▶ **Exercise brief**: Write out each line from the data below that includes the word "اردیبهشت".

== Segment start ==

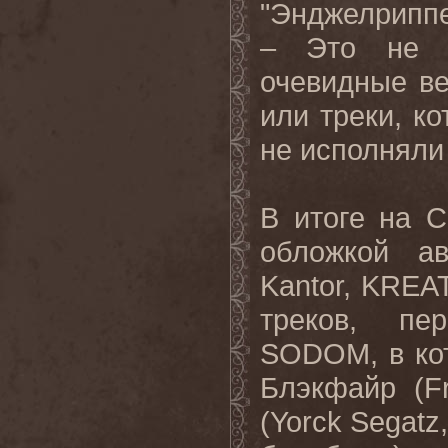
"Энджелриппе
– Это не о
очевидные ве
или треки, к
не исполняли 
В итоге на
C
обложкой а
Kantor
,
KREA
треков, пе
SODOM
, в к
Блэкфайр (
F
(
Yorck
Segatz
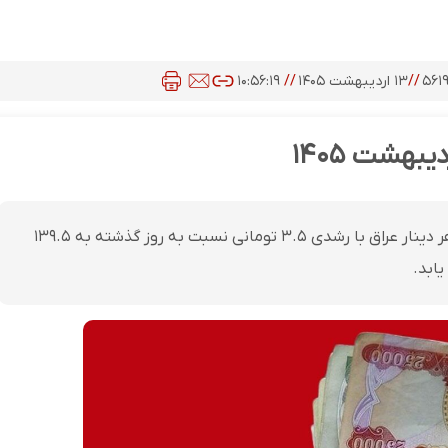
۵۶۱
//
۱۳ اردیبهشت ۱۴۰۵
//
۱۰:۵۶:۱۹
در جریان معاملات امروز یکشنبه ۱۳ اردیبهشت ۱۴۰۵، نرخ هر دینار عراق با رشدی ۳.۵ تومانی نسبت به روز گذشته به ۱۳۹.۵
یابد.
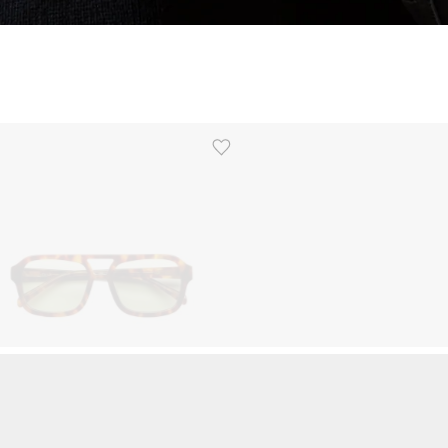
Ürünü istek listesine ekle veya listeden çıkar
Touchland
 Tort/Sage
9
+
₺
2839
+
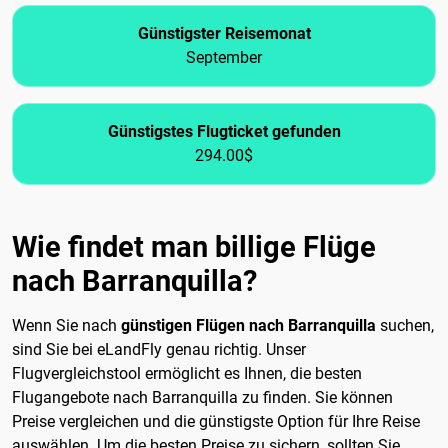
Günstigster Reisemonat
September
Günstigstes Flugticket gefunden
294.00$
Wie findet man billige Flüge
nach Barranquilla?
Wenn Sie nach
günstigen Flügen nach Barranquilla
suchen,
sind Sie bei eLandFly genau richtig. Unser
Flugvergleichstool ermöglicht es Ihnen, die besten
Flugangebote nach Barranquilla zu finden. Sie können
Preise vergleichen und die günstigste Option für Ihre Reise
auswählen. Um die besten Preise zu sichern, sollten Sie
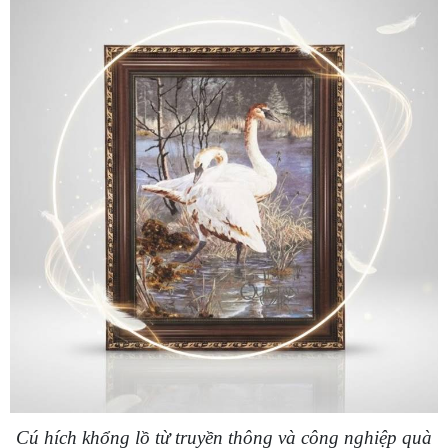
Cú hích khổng lồ từ truyền thông và công nghiệp quà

== Segment end ==

▶ **Written response**:
۱۳ اردیبهشت ۱۴۰۵
در جریان معاملات امروز یکشنبه ۱۳ اردیبهشت ۱۴۰۵، نرخ هر دینار عراق با رشدی ۳.۵ تومانی نسبت به روز گذشته به ۱۳۹.۵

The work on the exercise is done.